There are, as always, some quirky differences in the way generations and regions are messaging while at work. In spite of the criticism levelled against younger generations, baby boomers are more likely to use their company-issued smartphone for fun and not work (68%) than are members of generation X and millennials (62% for each).

Across the country, Atlantic Canadians are ahead of every other region on using company-issued devices for fun while at work (69%), followed by residents of Saskatchewan and Manitoba (67%). Quebec, Ontario and British Columbia all came in at 65%, while Albertans appear to be the most industrious (63%).

There is also an interesting correlation when it comes to household income.
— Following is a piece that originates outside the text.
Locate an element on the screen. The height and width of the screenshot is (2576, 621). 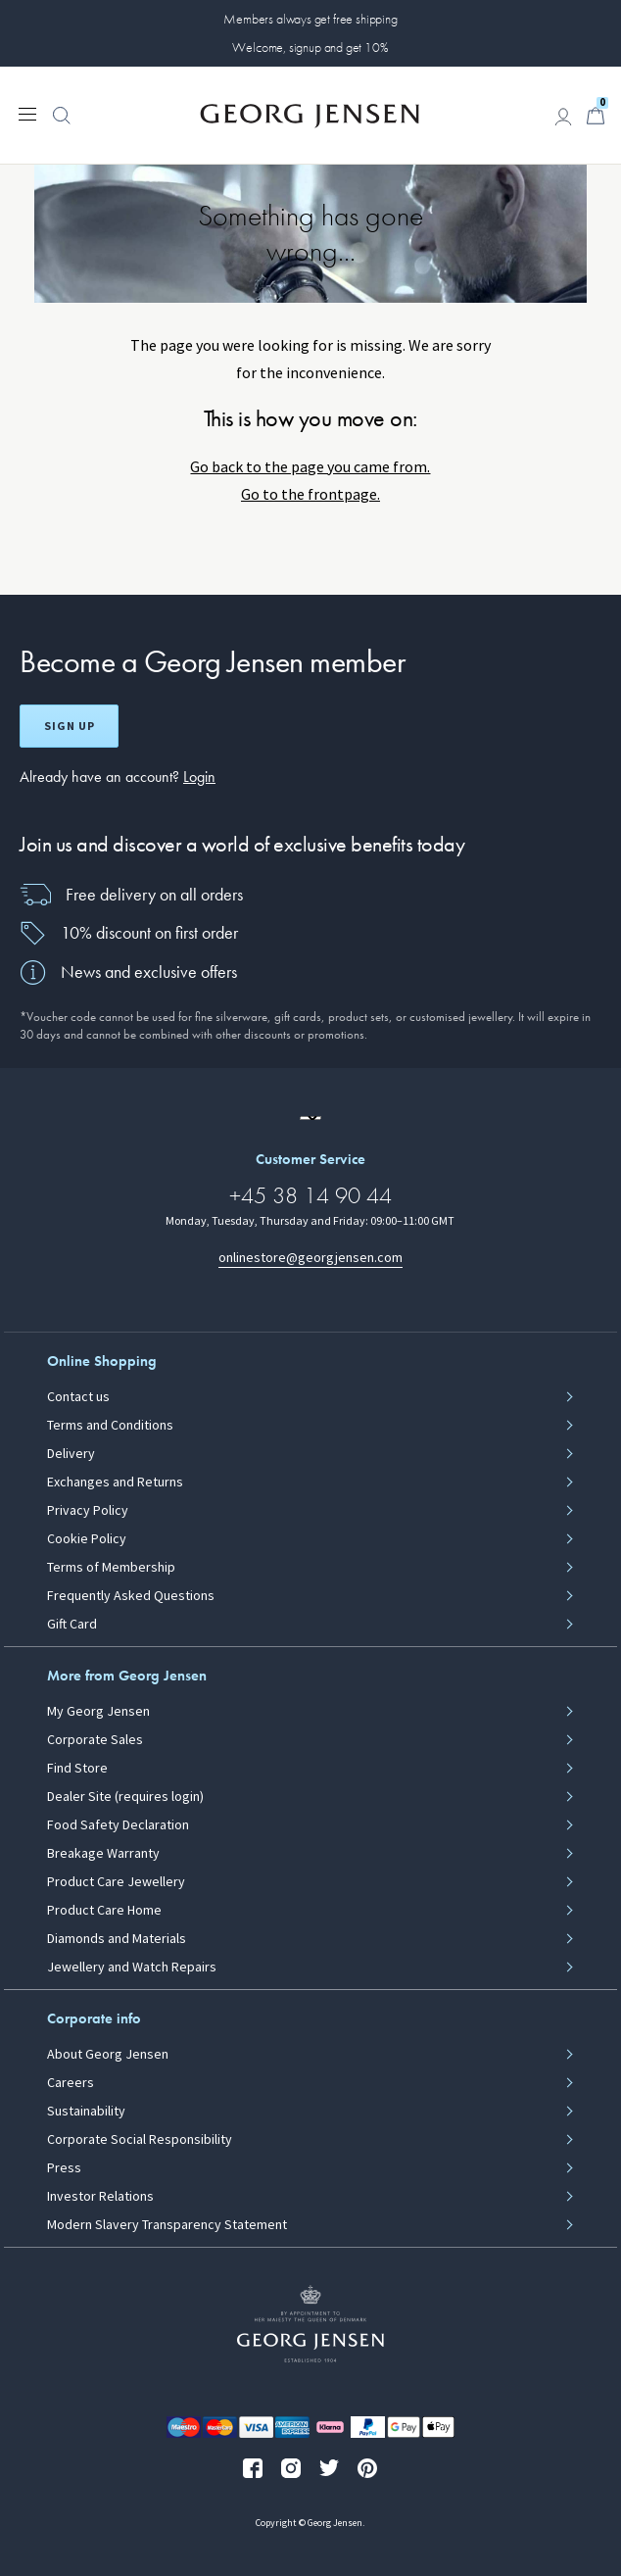
Gift Card is located at coordinates (72, 1624).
Canadian employees in the lowest income bracket spend less time messaging on work-related tasks (31%) than those in the middle and highest brackets (36% and 40%, respectively).

In the early days of company-funded mobile connectivity, the calls were quick and to the point. Rarely would a conversation have taken place between family members, unless it amounted to an emergency. But as the price of data access has dropped across the country, so has the propensity of employees to become distracted and partake in activities that are not related to their work, particularly with how easy it has become to text anyone, anywhere.

There is no easy solution for the situation that the survey delineates, and the effect that the large numbers of non-work-related text messages may have on productivity definitely requires further study. Still, one in four Canadians with a company-issued smartphone sent a message to the wrong person or group over the past year, including 36% of millennials. Let’s just hope the message was not “for fun” and sent to a cranky supervisor. •

Mario Canseco is the president of Research Co.